## WORK TASK
All lines holding the word "высота" should be located in the records and copied.

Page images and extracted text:
-*-
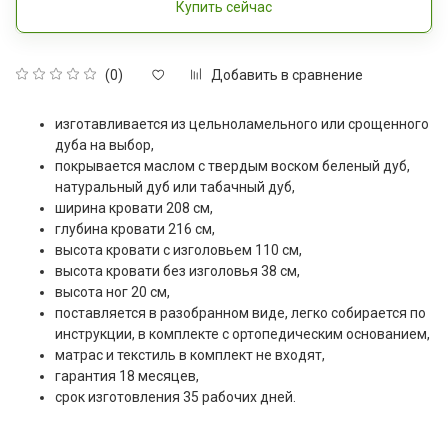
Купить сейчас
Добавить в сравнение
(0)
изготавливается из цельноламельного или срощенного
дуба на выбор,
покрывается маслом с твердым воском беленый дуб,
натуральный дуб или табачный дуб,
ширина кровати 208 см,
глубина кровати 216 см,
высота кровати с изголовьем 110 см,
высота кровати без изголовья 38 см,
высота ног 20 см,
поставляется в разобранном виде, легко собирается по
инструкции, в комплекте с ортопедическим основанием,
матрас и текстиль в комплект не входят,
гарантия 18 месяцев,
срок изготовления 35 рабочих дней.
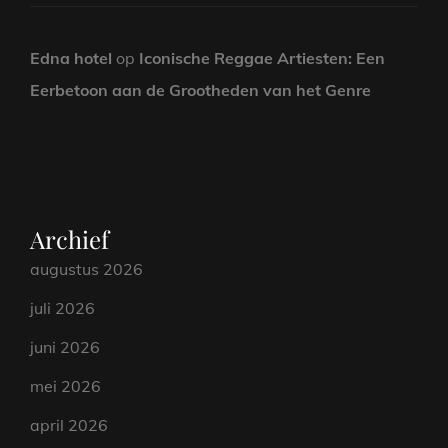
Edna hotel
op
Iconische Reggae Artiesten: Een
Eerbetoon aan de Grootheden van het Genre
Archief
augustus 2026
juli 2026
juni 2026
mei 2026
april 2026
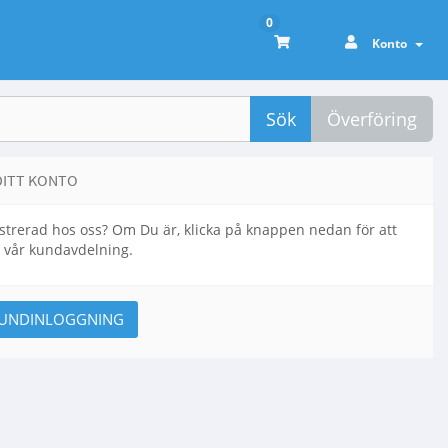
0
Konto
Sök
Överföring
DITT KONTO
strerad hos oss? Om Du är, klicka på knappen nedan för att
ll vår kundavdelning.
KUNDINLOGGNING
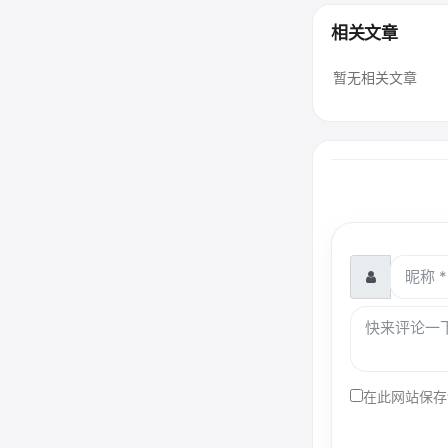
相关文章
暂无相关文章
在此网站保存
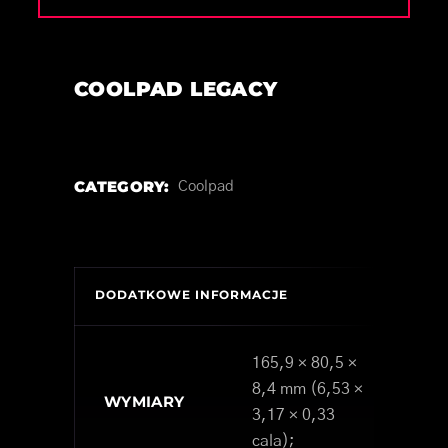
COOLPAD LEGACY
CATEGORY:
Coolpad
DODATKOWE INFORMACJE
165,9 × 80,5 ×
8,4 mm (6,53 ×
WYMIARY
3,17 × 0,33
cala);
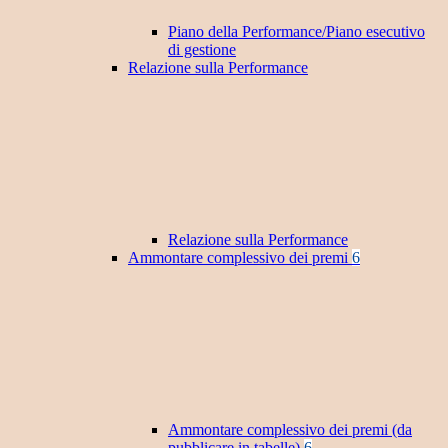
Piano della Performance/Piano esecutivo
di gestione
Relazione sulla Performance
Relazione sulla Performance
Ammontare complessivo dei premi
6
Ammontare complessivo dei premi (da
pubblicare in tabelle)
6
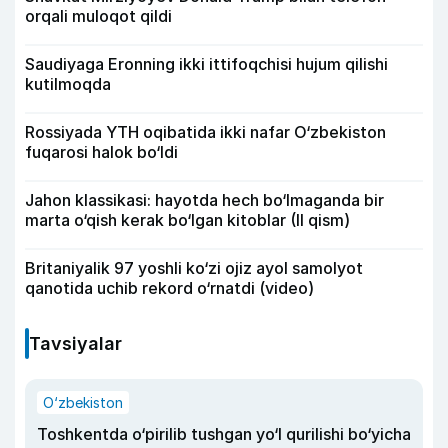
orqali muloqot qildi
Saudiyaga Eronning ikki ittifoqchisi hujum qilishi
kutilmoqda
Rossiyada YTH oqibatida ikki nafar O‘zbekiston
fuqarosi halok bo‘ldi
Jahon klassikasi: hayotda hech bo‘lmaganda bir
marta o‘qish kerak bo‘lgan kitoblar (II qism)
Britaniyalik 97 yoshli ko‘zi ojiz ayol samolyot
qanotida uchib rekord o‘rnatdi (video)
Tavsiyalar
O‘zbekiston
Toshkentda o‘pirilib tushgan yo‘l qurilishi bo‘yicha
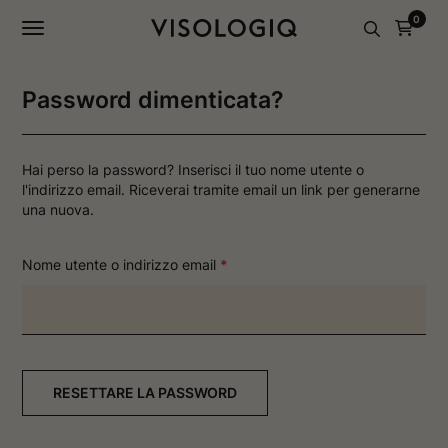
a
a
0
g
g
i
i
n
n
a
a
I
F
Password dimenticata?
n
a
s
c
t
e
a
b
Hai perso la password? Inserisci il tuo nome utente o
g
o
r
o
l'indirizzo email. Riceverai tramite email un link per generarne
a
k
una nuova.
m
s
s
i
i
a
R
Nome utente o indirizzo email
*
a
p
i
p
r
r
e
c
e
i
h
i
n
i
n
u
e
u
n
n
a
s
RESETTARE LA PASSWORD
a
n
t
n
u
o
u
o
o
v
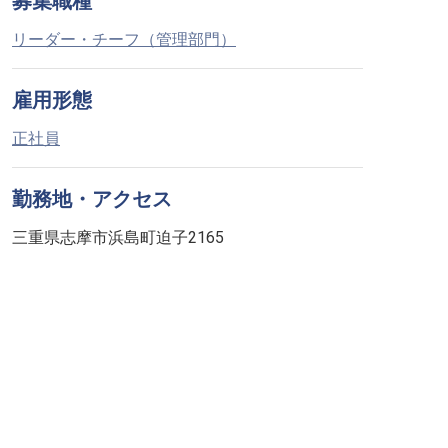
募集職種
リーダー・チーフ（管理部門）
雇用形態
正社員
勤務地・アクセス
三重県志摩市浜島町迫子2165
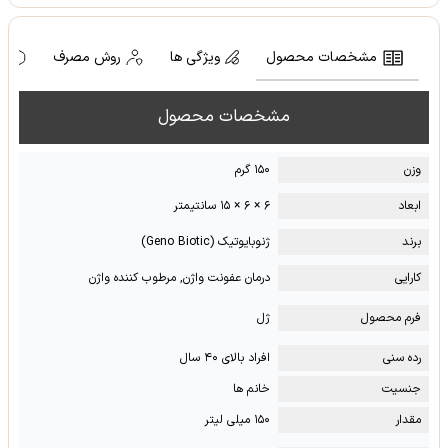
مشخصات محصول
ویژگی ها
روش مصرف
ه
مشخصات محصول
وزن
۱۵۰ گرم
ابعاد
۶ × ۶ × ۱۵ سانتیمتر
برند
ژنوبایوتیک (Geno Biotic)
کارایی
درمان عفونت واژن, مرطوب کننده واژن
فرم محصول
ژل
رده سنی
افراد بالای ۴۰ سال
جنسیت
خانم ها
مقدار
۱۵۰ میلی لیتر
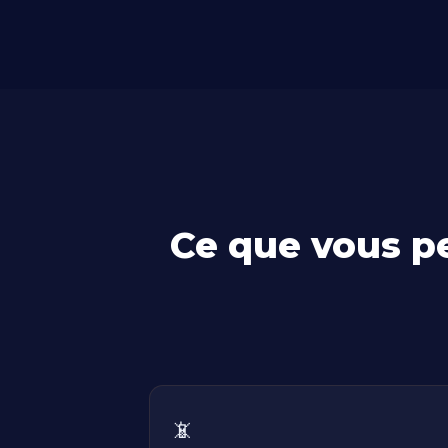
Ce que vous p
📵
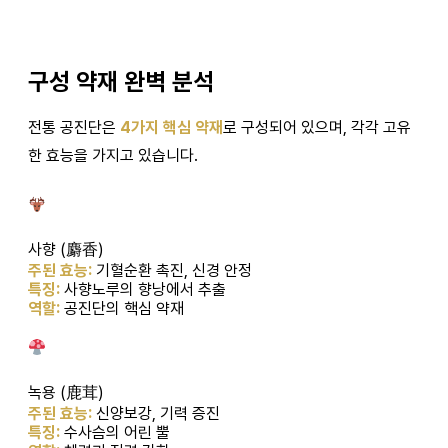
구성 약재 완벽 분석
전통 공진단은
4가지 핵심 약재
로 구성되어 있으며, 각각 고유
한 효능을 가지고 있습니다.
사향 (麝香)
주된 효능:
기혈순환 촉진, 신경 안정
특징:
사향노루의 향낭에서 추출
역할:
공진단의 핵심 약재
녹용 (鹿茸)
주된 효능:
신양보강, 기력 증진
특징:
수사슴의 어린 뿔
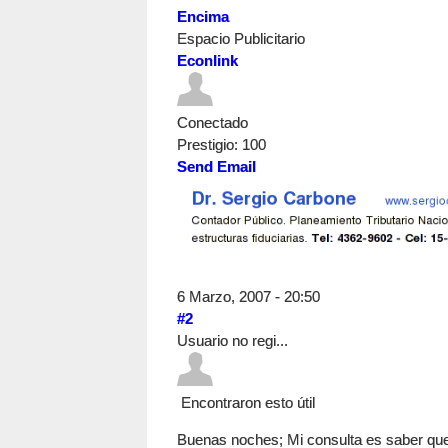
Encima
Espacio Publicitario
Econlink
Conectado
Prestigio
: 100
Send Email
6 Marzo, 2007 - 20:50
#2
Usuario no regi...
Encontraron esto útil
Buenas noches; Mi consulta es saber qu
-*-
## RESULT OF THE EXERCISE
высота кровати с изголовьем 110 см,
высота кровати без изголовья 38 см,
высота ног 20 см,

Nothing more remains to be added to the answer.